> [Work item]
Search the data below for "circle"; list each line that holds it.

> [Records from a dataset]
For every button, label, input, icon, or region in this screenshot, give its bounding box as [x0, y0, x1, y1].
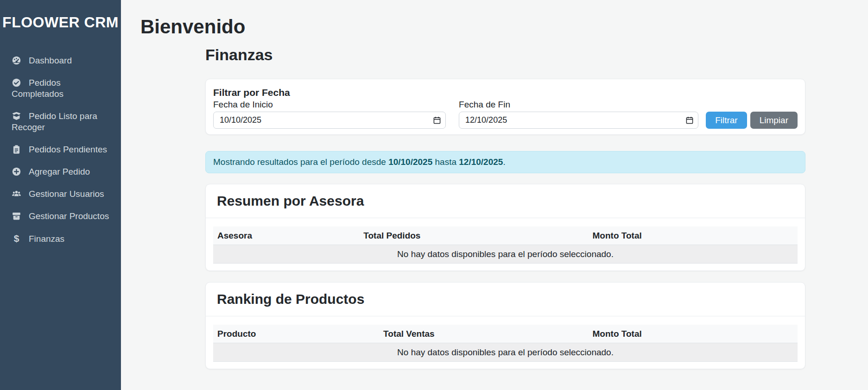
sidebar-item-gestionar-usuarios[interactable]: Gestionar Usuarios — [0, 189, 121, 200]
sidebar-item-gestionar-productos[interactable]: Gestionar Productos — [0, 211, 121, 222]
column-header-monto-total: Monto Total — [589, 226, 798, 245]
alert-text: . — [503, 157, 505, 167]
sidebar-item-label: Gestionar Productos — [29, 211, 109, 221]
gauge-icon — [12, 56, 21, 65]
sidebar-item-agregar-pedido[interactable]: Agregar Pedido — [0, 166, 121, 177]
end-date-label: Fecha de Fin — [459, 100, 698, 110]
column-header-asesora: Asesora — [213, 226, 359, 245]
table-empty-row: No hay datos disponibles para el período… — [213, 343, 798, 362]
period-alert: Mostrando resultados para el período des… — [205, 151, 805, 173]
table-empty-row: No hay datos disponibles para el período… — [213, 245, 798, 264]
column-header-total-pedidos: Total Pedidos — [359, 226, 588, 245]
clipboard-list-icon — [12, 145, 21, 154]
sidebar-item-label: Finanzas — [29, 234, 64, 244]
sidebar-item-label: Gestionar Usuarios — [29, 189, 104, 199]
ranking-card-title: Ranking de Productos — [217, 291, 794, 307]
sidebar: FLOOWER CRM Dashboard Pedidos Completado… — [0, 0, 121, 390]
sidebar-item-label: Dashboard — [29, 56, 72, 65]
calendar-icon[interactable] — [433, 116, 441, 125]
product-ranking-card: Ranking de Productos Producto Total Vent… — [205, 282, 805, 369]
sidebar-item-label: Agregar Pedido — [29, 167, 90, 176]
filter-title: Filtrar por Fecha — [213, 87, 798, 98]
sidebar-item-label: Pedidos Pendientes — [29, 145, 107, 154]
check-circle-icon — [12, 78, 21, 88]
summary-by-advisor-card: Resumen por Asesora Asesora Total Pedido… — [205, 184, 805, 271]
users-icon — [12, 189, 21, 199]
filter-button[interactable]: Filtrar — [706, 112, 747, 129]
end-date-input[interactable] — [459, 112, 698, 129]
table-header-row: Producto Total Ventas Monto Total — [213, 325, 798, 343]
ranking-table: Producto Total Ventas Monto Total No hay… — [213, 325, 798, 362]
box-open-icon — [12, 111, 21, 121]
sidebar-item-label: Pedido Listo para Recoger — [12, 111, 97, 132]
table-header-row: Asesora Total Pedidos Monto Total — [213, 226, 798, 245]
main-content: Bienvenido Finanzas Filtrar por Fecha Fe… — [121, 0, 868, 369]
sidebar-nav: Dashboard Pedidos Completados Pedido Lis… — [0, 55, 121, 245]
sidebar-item-pedidos-completados[interactable]: Pedidos Completados — [0, 77, 121, 100]
column-header-total-ventas: Total Ventas — [379, 325, 588, 343]
summary-card-title: Resumen por Asesora — [217, 193, 794, 209]
alert-start-date: 10/10/2025 — [388, 157, 432, 167]
clear-button[interactable]: Limpiar — [750, 112, 798, 129]
alert-text: hasta — [432, 157, 459, 167]
column-header-producto: Producto — [213, 325, 379, 343]
dollar-icon: $ — [12, 233, 21, 244]
date-filter-card: Filtrar por Fecha Fecha de Inicio Fecha … — [205, 79, 805, 135]
empty-message: No hay datos disponibles para el período… — [213, 245, 798, 264]
sidebar-item-dashboard[interactable]: Dashboard — [0, 55, 121, 66]
alert-text: Mostrando resultados para el período des… — [213, 157, 388, 167]
plus-circle-icon — [12, 167, 21, 176]
section-title: Finanzas — [205, 46, 805, 64]
app-brand: FLOOWER CRM — [0, 14, 121, 31]
box-icon — [12, 211, 21, 221]
sidebar-item-pedido-listo[interactable]: Pedido Listo para Recoger — [0, 111, 121, 133]
column-header-monto-total: Monto Total — [589, 325, 798, 343]
start-date-label: Fecha de Inicio — [213, 100, 446, 110]
sidebar-item-finanzas[interactable]: $Finanzas — [0, 233, 121, 245]
sidebar-item-pedidos-pendientes[interactable]: Pedidos Pendientes — [0, 144, 121, 155]
summary-table: Asesora Total Pedidos Monto Total No hay… — [213, 226, 798, 264]
start-date-input[interactable] — [213, 112, 446, 129]
calendar-icon[interactable] — [685, 116, 694, 125]
alert-end-date: 12/10/2025 — [459, 157, 503, 167]
page-title: Bienvenido — [140, 16, 868, 38]
finanzas-section: Finanzas Filtrar por Fecha Fecha de Inic… — [205, 46, 805, 369]
empty-message: No hay datos disponibles para el período… — [213, 343, 798, 362]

> [Written answer]
check-circle-icon — [12, 78, 21, 88]
plus-circle-icon — [12, 167, 21, 176]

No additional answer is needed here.